IT security skills dearth lifts SA's risk profile

Admire Moyo
By Admire Moyo, ITWeb's news editor.
Johannesburg, 12 Dec 2016
In SA, cyber risk exposure is increasing due to the skills shortfall, and ageing security infrastructure.
In SA, cyber risk exposure is increasing due to the skills shortfall, and ageing security infrastructure.

The shortfall in specialised IT security skills is increasing the risk profile of South African organisations.

That's according to security experts who note that addressing this shortfall demands an increased focus on developing a skills pipeline within public-private sector partnerships.

Ron Harris, major account manager for public sector at Fortinet SA, says the IT security skills shortfall is a global problem. "In South Africa, we see cyber risk exposure increasing due to the skills shortfall, as well as due to ageing security infrastructure that is inadequate for mitigating increasingly sophisticated attacks." This is a problem particularly apparent in the public sector, he notes.

However, SA is not alone in this, says Harris, pointing out that global studies indicate a drastic need for more cyber security experts in the public sector. A 451 Research study of more than 1 000 IT professionals found security managers report significant obstacles in implementing desired security projects due to lack of staff expertise (34.5%) and inadequate staffing (26.4%).

Skills development is a longer-term, but crucial, investment, Harris notes. "A number of South African IT stakeholders, and many local organisations, are investing in IT security skills development.

"However, these programmes need to be beefed up if we are to achieve the level of IT security skills we need in the country."

Drastic increase

According to Jeremy Matthews, regional manager of Panda Security Africa, with the developments being witnessed from hackers and cyber criminals targeting businesses around the world, the need for IT security skills has increased drastically.

"South African businesses, in particular, have been slow to adopt even conventional anti-virus solutions, and until recently, organisations had not begun to see the value of advanced security solutions and personnel. This left them vulnerable to cyber attacks, and has fuelled the need for IT staff with the skills to react to security incidents."

Matthews adds for markets with a vast skills shortage, such as SA, certain endpoint detection and response (EDR) tools can be leveraged to reduce the need for skilled professionals.

However, he adds, organisations need to ensure the EDR solution they select has the ability to prevent incidents before they become a problem, and consider investigation and remediation as secondary concerns.

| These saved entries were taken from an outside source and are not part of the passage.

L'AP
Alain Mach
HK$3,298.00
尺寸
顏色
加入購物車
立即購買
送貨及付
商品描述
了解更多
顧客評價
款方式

"Cyber crime is a cat-and-mouse game that requires businesses and individuals to be aware of the threat environment and ensure they have the best security tools and technology for their needs."

Nonetheless, he points out, there is no quick fix to the IT skills shortage gap. "It requires education and training from early on, and the people to adequately deliver this training."

Specialised capabilities

Martin Walshaw, senior engineer at F5 Networks, believes the shortage in skills is not necessarily related to the number of people, but rather around the fact that skills shortages are usually geared towards specific or specialised security technologies.

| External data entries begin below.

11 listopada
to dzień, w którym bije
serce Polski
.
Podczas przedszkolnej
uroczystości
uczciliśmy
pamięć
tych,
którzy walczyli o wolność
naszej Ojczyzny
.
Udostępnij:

He says organisations want more than just the average run-of-the-mill security skills, and because of this, there is a perception of a skills shortage.

"For example, most networking professionals can configure a firewall - which is classified as a security skill - but should I mention that an organisation needs to put a Web Application Firewall in place to protect against the Open Web Application Security Project Top 10, still a security skill, then the number of individuals able to do this drops."

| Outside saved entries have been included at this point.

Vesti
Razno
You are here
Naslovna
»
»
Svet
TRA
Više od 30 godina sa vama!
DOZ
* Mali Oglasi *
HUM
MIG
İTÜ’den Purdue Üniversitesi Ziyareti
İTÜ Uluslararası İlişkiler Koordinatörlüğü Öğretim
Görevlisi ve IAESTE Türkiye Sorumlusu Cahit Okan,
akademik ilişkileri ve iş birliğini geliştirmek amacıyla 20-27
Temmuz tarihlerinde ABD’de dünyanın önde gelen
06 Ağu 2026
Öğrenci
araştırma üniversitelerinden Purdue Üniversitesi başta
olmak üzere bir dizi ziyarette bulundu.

According to Walshaw, at this moment it is not about winning or losing, but about minimising the impact of cyber crime.

"Security needs to be inherent and front of mind with everything that everybody does. When security is taken into consideration like this, it is possible to ensure that you have more security ambassadors, and grow a broad base of skills. Once we have this broad base, specialisation is also an area that needs to be looked at."

He notes there are many different facets of IT security, and most of these usually require a specific skill set. These skill sets need to be identified and then allocated to a specific set of interested individuals, he adds.

"Training employees to spot potential security risks is also a good place to start, followed by regular refresher courses. Simply handing them a document that lists the dangers and asking them to sign it is pointless. You can't box-tick yourself out of trouble."